During his training to become a member of the seventh legion, he suffered a grievious wound, causing him the loss of his right eye, since that point he has been fitted with a bionic eye, which although it may increase his accuracy with a firearm, he wears as a sign of shame, he blames himself for the injury and will often refer to it as a momentary lack of will power, this is as he believes that if he had not lost his temper, the injury would never have occured, and he thinks that with his level of will power he should have been able to control himself.

Weapons: Bolter, Luther uses a large Combat blade that he 'acquired' during one of the many conquests he took part in, this grants the blade no advantages other than make it almost impossible to break, Luther caries also a hand flamer, which he retrieved from the body of a fellow marine that was slain in combat against the Orks, and he has carried it ever since to show respect to the fallen marine.



Note: those titles at the end of everyones names, they aren't important. Just something I'm using for one reason or another; overall they mean nothing. (Though some or all of them do look cool.)




Alright, so I have been scratching my head over why I can't get the above character list on post one. The answer: Toss the above into something like microsoft word and theres about nineteen pages of material, it can't be done in one post. Still gonna update post one with a list of the approved characters as I said I would, but sadly I will not be able to put up everyone's character sheet over there.


----------



## dark angel (Jun 11, 2008)

You're missing Deus Mortis from the list, mate. Glad to see this is still up and running, I had started to have my doubts!


----------



## darkreever (Apr 3, 2008)

As I said in a previous post (I think the one before the above two) Deus dropped out.


----------



## dark angel (Jun 11, 2008)

Of course, I knew that. I was merely testing your brilliant mind. You pass the test, Dark.. :laugh:


----------



## Lord of the Night (Nov 18, 2009)

The Double-Edge huh?, I like it. Looking forward to this starting up Reever.


----------



## darkreever (Apr 3, 2008)

I hope everyone had/ is having a good Christmas, or a good day in general. Without further ado the action thread is up, looking forward to seeing what you lot have in store.


And for anyone who has not joined as of yet, do not let the action thread starting deter you from doing so. Recruitment is to remain open for some time, so join at your leisure though do keep in mind the sooner the better. Not just because it means less reading through in order to catch up, but the further into the story the more tight knit the group becomes. Some of you don't believe me, ask Dark Angel; he might be able to vouch for that. (Or anyone taking part in The Claw.)


----------



## G0DSMACKED (Feb 12, 2010)

ok... somebody save me please.

also ill let darkreever say what effect blowing up that power-works had.


----------



## Lord Ramo (Apr 12, 2009)

Name: Vitus Garvos

Age: 55

Appearance: Vitus stands at 7"3 and though he is wiry he has the immense strength that all astartes have. He has one scar from his battles against the foes of the Emperor, crude and made by the blade of an ork. It runs from the bottom of his eyes down his right cheek to his chin. He is clean shaven and is brown hair is cut short. His eyes are dark green and is left leg is biotic being blown apart from just above his knee downwards. He has pale skin and his armour is scarred from his time in battle, still retaining its yellow colour and red helm.

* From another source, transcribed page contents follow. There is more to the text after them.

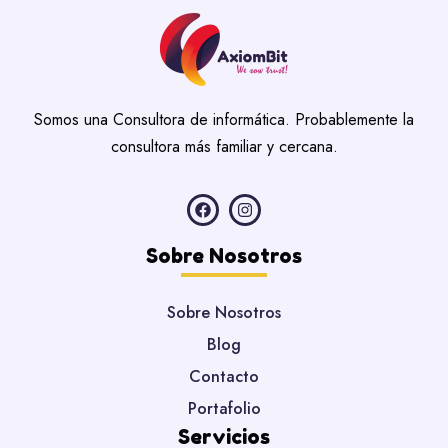
Somos una Consultora de informática. Probablemente la
consultora más familiar y cercana.
Sobre Nosotros
Sobre Nosotros
Blog
Contacto
Portafolio
Servicios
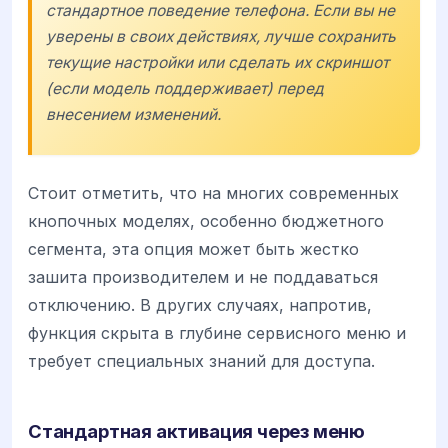
стандартное поведение телефона. Если вы не
уверены в своих действиях, лучше сохранить
текущие настройки или сделать их скриншот
(если модель поддерживает) перед
внесением изменений.
Стоит отметить, что на многих современных
кнопочных моделях, особенно бюджетного
сегмента, эта опция может быть жестко
зашита производителем и не поддаваться
отключению. В других случаях, напротив,
функция скрыта в глубине сервисного меню и
требует специальных знаний для доступа.
Стандартная активация через меню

Personality: Vitus is a short tempered marine, constantly trying to prove his worth on the field of battle to his superiors. He is arrogant but to a point. He believes in himself but shows absolute loyalty to his legion, squad and company. He is quick to anger though, this has led him to confrontations with men from other companies and indeed his own one as he believe that they have insulted him deeply with their words. He takes any slight seriously and will normally settle it in the combat training cages.

Background: Vitus was born into a lower noble class family on the glorious world of Terra. His fathers family had supported the Emperor in the unification war, ready to provide any assistance that was required of them. They shared the Emperor's belief of a united galaxy over all else. Vitus was the first child born unto them, and he can remember two siblings before he was inducted into the legion.

He was always thought to have a short temper, though his parents and family put it down to not getting what he wanted. He took every slight against him, and at the age of thirteen he was involved with a fight with his peers. In it he broke ones nose and anothers arm. When he was 14 he was involved in trials to see if he could join the Emperor's Astartes, the powerful warriors that helped him unify Terra. He was put through his paces, showing him to be a stubborn and determined individual being recruited by the legion representatives.

He passed all the trials and tests that were thrown at him, adapting and learning as well as receiving the geeneseed of the Emperor, he grew taller than he could imagine, multiple organs were implanted in him to heighten his abilities even further. He trained hard through this time, spending time in the practice sparring cages with the other novices. Eventually he was gifted with the armour of the VII Legion and was inducted into the second company. He was thrown at all the horrors that awaited the Emperor's forces and defeated each one. He did however lose his left leg to a stray rocket, fighting the foul orks. He also got his scar on his face from an ork choppa, lucky that it wasn't any deeper or higher up.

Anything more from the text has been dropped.